▶ [WHAT NEEDS TO BE DONE]
Copy each entry verbatim, excluding its images.
━━ THE INPUT
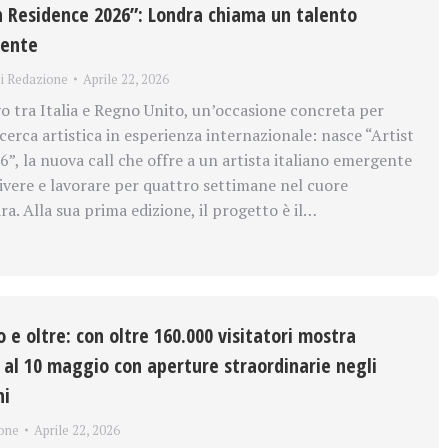
 in Residence 2026”: Londra chiama un talento
gente
i
Redazione
Aprile 22, 2026
o tra Italia e Regno Unito, un’occasione concreta per
cerca artistica in esperienza internazionale: nasce “Artist
”, la nuova call che offre a un artista italiano emergente
 vivere e lavorare per quattro settimane nel cuore
a. Alla sua prima edizione, il progetto è il…
e oltre: con oltre 160.000 visitatori mostra
 al 10 maggio con aperture straordinarie negli
ni
one
Aprile 22, 2026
━━━━
▶ [ANSWER BOX]
 in Residence 2026”: Londra chiama un talento
gente
i
Redazione
Aprile 22, 2026
o tra Italia e Regno Unito, un’occasione concreta per
cerca artistica in esperienza internazionale: nasce “Artist
”, la nuova call che offre a un artista italiano emergente
 vivere e lavorare per quattro settimane nel cuore
a. Alla sua prima edizione, il progetto è il…
e oltre: con oltre 160.000 visitatori mostra
 al 10 maggio con aperture straordinarie negli
ni
one
Aprile 22, 2026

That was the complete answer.